Moin Leute, tatzecom hier, ich bin neu also sorry falls ich manche Etikette hier noch nicht so drauf habe :c

Also, wie der Titel schon sagt, Kernel-power 41 Fehler. Ich hab schon gelesen dass das erstmal nur heißt dass Windows nicht korrekt heruntergefahren wurde

Der Fehler tritt immer auf, egal ob ich das System bis ans Limit pushe und CPU & GPU bei 100% last sind oder ob ich gerade nur Musik höre und aufm Discord bin. Einfach Blackscreen, keine Fehlermeldung, kein BSOD. Manchmal ist es ein Crash to Reboot, aber eher selten, ich muss eigentlich immer hingehen und den Netzschalter nehmen um es wieder zum Booten zu kriegen, ansonsten bleiben die Lüfter auf 100% und nichts passiert. Dr. Debug LEDs zeigen kein Problem mit GPU, CPU, Ram oder sonstwas an. Einfach nur nen Black screen.

Zusammen mit drei Monitoren zieht das System unter Vollast knapp 500W, also deutlich unter dem was ne Haussicherung mitmacht und dem was das PSU allein macht. Gemessen mit der UPS und nem Steckdosen Watt-Meter

Was ich bisher gemacht habe:

- 6 Stunden Memtest64 ohne Fehler
- MoBo gewechselt
- mit Windows 10 auf neue SSD umgezogen
-- fast vergessen: Windows 10 auf der neuen SSD neu installiert
- alle möglichen Treiber neu installiert
- Ereignisanzeige studiert bis zum get no. Da stand halt immer nur Kritischer Fehler: Kernel Power 41. In den darauf hinlaufenden Ereignissen war auch nichts auffälliges, immer nur infos das etwas geladen wurde. Waren immer unterschiedliche Sachen
- Rechner an nen Line-active USP gehängt um Spannungsschwankungen und Stromausfälle auszuschließen

Mir gehen langsam die Optionen aus. Ich werd mal schauen was ich noch so alles testen kann, ansonsten ersetze ich Stück für Stück jede einzelne Komponente.

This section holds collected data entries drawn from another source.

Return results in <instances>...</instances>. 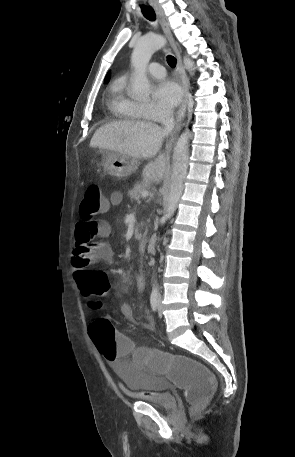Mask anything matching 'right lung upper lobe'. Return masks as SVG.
I'll return each mask as SVG.
<instances>
[{
    "label": "right lung upper lobe",
    "mask_w": 295,
    "mask_h": 457,
    "mask_svg": "<svg viewBox=\"0 0 295 457\" xmlns=\"http://www.w3.org/2000/svg\"><path fill=\"white\" fill-rule=\"evenodd\" d=\"M109 78H110V72H108V74L106 75L105 81H107Z\"/></svg>",
    "instance_id": "right-lung-upper-lobe-1"
}]
</instances>
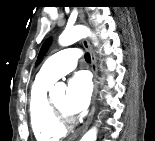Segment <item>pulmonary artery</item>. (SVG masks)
I'll return each instance as SVG.
<instances>
[{
  "instance_id": "e3ab8cb5",
  "label": "pulmonary artery",
  "mask_w": 155,
  "mask_h": 141,
  "mask_svg": "<svg viewBox=\"0 0 155 141\" xmlns=\"http://www.w3.org/2000/svg\"><path fill=\"white\" fill-rule=\"evenodd\" d=\"M80 56V51L75 47H68L57 52L47 60L38 73L37 78L56 81L76 67Z\"/></svg>"
}]
</instances>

Am ende hab ich dann wahrscheinlich nen komplett neuen PC, aber mir ist die Stabilität schon recht wichtig.

Vitals:


-MoBo; Asus Strix Gaming-F X390
--BIOS: Ver 5009 (neustes, mit vorherigem 4809 [glaube ich) gabs die gleichen Probleme)
-CPU: Ryzen 7 1700 @3.6GHz @1.27500V
--Cooler: Ryzen Wraith Spire RGB (boxed Standard Kühler)
-RAM: Crucial Ballistix Sport 16GB (2x8GB) @2400MHz (1200MHz DDR)
-PSU: Corsair TX 850W
-GPU: Gainward Phoenix 1080 GLH @2075MHz @120%TDP
--Cooler: WaKü mit nem 360er Radiator, alles EKWB Teile
-SSD1: Corsair Force MP510 960GB (OS und Programme)
-SSD2: Micron M600 1TB (SSD2&SSD3 in nem Windows Stripeset-Volume zusammengefasst, hauptsächlich mit Blender Projekten und Spielen)
-SSD3: Micron M600 1TB
-HDD1: Seagate ST1000DM003 (zum Aufnehmen und für größere Render)
-OS: Windows 10 Pro Ver 10.0.18362 Build 18362

Belüftet wird das ganze von 6x EK Vardar 1850RPM 120mm Lüftern und einem Fractal Design 140mm Lüfter (keine Ahnung was für ein Modell :/)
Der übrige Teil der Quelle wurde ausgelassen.